[WHAT THE EXERCISE ASKS] Your output should be the line with "Comau’s Role in" and all following lines of the data below, through the end, repeated exactly.

[DATA SECTION]
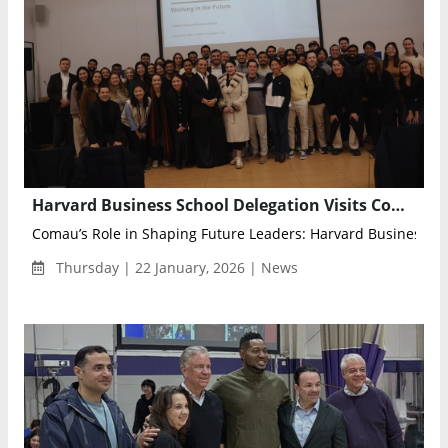
Harvard Business School Delegation Visits Comau to Explore Future of Collaborative Robotics
Comau’s Role in Shaping Future Leaders: Harvard Business Sch
Thursday | 22 January, 2026 | News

[EXPECTED OUTPUT]
Comau’s Role in Shaping Future Leaders: Harvard Business Sch
Thursday | 22 January, 2026 | News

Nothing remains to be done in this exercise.